What to produce: Only the lines below from the one with "regulable en" through the one with "SuperBeauty 】 ●中わ" are to be written out, exactly and without any images.

== Data extracts

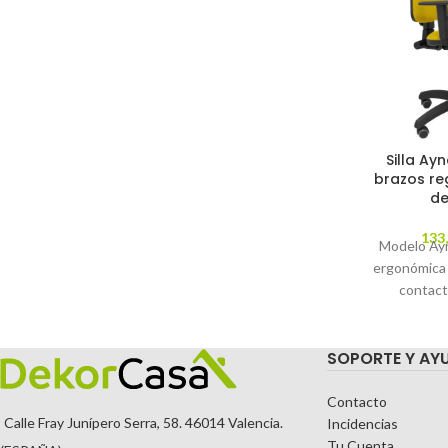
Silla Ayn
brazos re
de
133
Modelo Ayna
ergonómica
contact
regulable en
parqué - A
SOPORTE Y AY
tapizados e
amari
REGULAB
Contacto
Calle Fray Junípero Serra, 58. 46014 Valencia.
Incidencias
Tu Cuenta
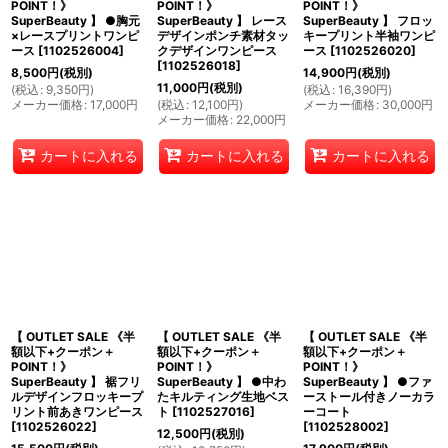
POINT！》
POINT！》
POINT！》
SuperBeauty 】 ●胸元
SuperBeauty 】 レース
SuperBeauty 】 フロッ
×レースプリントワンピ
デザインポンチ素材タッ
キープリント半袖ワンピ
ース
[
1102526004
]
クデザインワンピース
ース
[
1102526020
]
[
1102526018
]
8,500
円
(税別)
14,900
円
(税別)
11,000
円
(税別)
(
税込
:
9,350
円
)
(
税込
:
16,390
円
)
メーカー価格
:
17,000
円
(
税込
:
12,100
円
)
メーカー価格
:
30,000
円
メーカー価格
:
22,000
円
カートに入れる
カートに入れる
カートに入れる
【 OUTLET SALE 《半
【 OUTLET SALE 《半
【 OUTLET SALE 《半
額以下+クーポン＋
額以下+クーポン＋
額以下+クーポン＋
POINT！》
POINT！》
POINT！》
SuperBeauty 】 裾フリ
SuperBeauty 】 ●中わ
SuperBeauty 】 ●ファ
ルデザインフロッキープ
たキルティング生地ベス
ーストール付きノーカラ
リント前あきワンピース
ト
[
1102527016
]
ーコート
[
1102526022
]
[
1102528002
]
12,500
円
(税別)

====

Reply:
regulable en
parqué - A
SOPORTE Y AY
tapizados e
amari
REGULAB
Contacto
Calle Fray Junípero Serra, 58. 46014 Valencia.
Incidencias
Tu Cuenta
POINT！》
POINT！》
POINT！》
SuperBeauty 】 ●胸元
SuperBeauty 】 レース
SuperBeauty 】 フロッ
×レースプリントワンピ
デザインポンチ素材タッ
キープリント半袖ワンピ
ース
[
1102526004
]
クデザインワンピース
ース
[
1102526020
]
[
1102526018
]
8,500
円
(税別)
14,900
円
(税別)
11,000
円
(税別)
(
税込
:
9,350
円
)
(
税込
:
16,390
円
)
メーカー価格
:
17,000
円
(
税込
:
12,100
円
)
メーカー価格
:
30,000
円
メーカー価格
:
22,000
円
カートに入れる
カートに入れる
カートに入れる
【 OUTLET SALE 《半
【 OUTLET SALE 《半
【 OUTLET SALE 《半
額以下+クーポン＋
額以下+クーポン＋
額以下+クーポン＋
POINT！》
POINT！》
POINT！》
SuperBeauty 】 裾フリ
SuperBeauty 】 ●中わ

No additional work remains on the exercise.